I don't know the statistics,but it seems likely to me that Captain America's origin story has been told and retold more times than any other hero from mighty Marvel. The first time I came across the original Joe Simon and Jack Kirby version of the epic origin was in the pages of Jules Feiffer's The Great Comic Book Heroes. The splash page for "Case No. 1 - Meet Captain America" above started it all as we see a young and willing Steve Rogers become the physically and mentally improved Captain America thanks to the serum developed by Doctor Reinstein.
Cap immediately begins to battle the villains of the day and also takes on a young partner named Bucky.
During the Silver Age revival of Captain America in Tales of Suspense #63 we get the origin retold. This 1965 version is pretty much the same as the Golden Age 1941 original but rendered in Kirby's more potent Silver Age style. Inked by Frank Giacoia these are muscular pencils which tell the story of the Super Soldier serum with power.
This version does get a bit more battlefield action with Cap and Bucky and it also marks the beginning of re-tellings of other Golden Age Cap stories.

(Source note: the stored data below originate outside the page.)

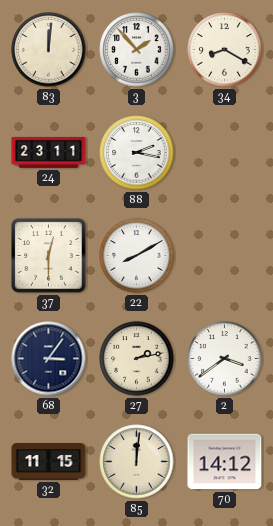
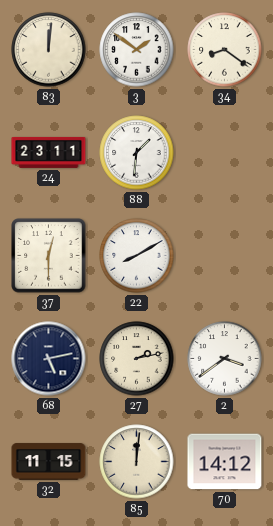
3: 1:53 -> 1:51
34: 8:20 -> 8:21
88: 2:17 -> 1:31
68: 3:06 -> 5:13
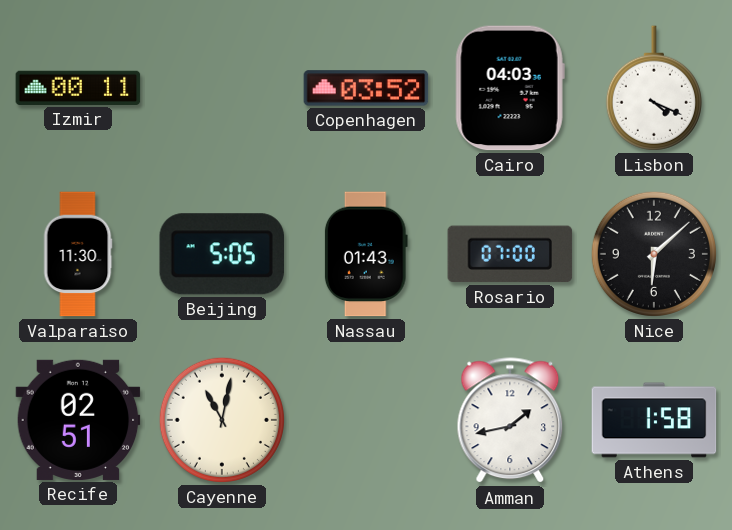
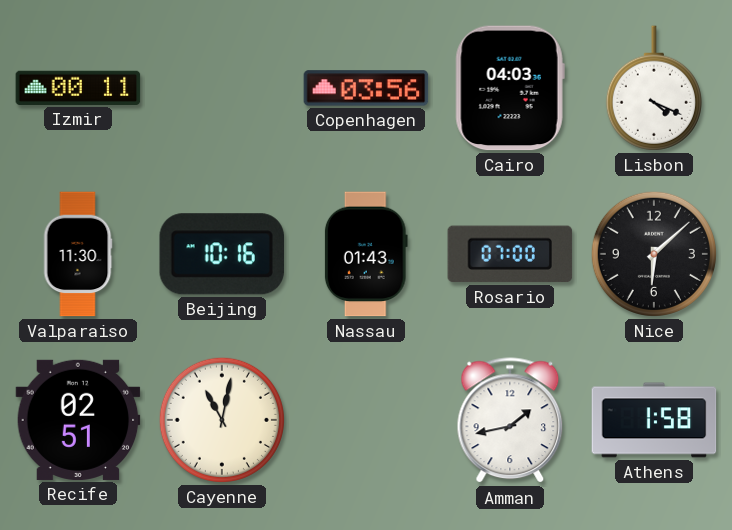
Copenhagen: 03:52 -> 03:56
Beijing: 5:05 -> 10:16
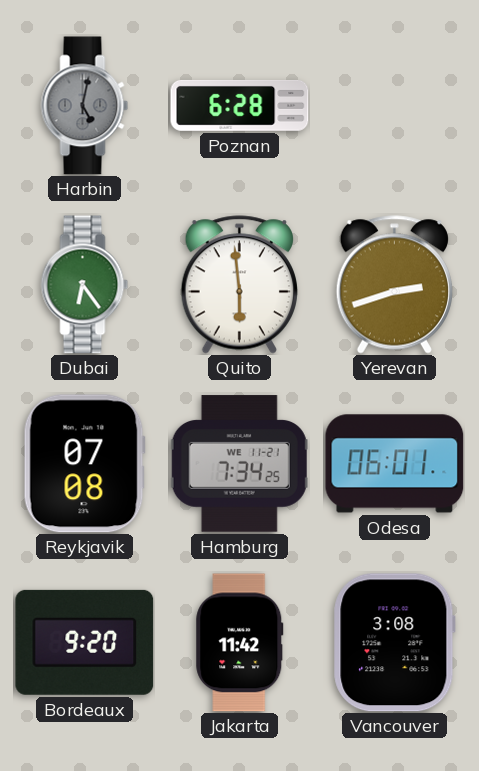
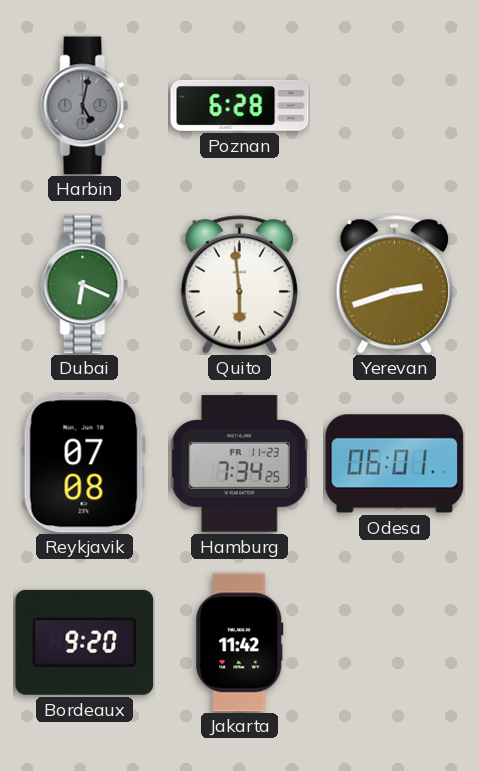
Dubai: 6:24 -> 6:19
Hamburg date: WE 11-21 -> FR 11-23
Vancouver: 3:08 -> none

And not that much later in Captain America #109 Stan and Jack tell the story again, this time with a full-fledged comic to tell the story. Longtime Cap artist Syd Shores is inking the Kirby pencils on this 1968 effort and and it's a tour de force artistically. The story of the origin itself introduces a completely new element into the process, the Vita-Rays which acted in concert with the vaunted Super-Soldier Serum to make Cap the man he became.
Cap's origin story is a vital one and it's important in comics to recognize that new readers come along all the time and taking proper care of those readers is crucible in making a character durable through the years.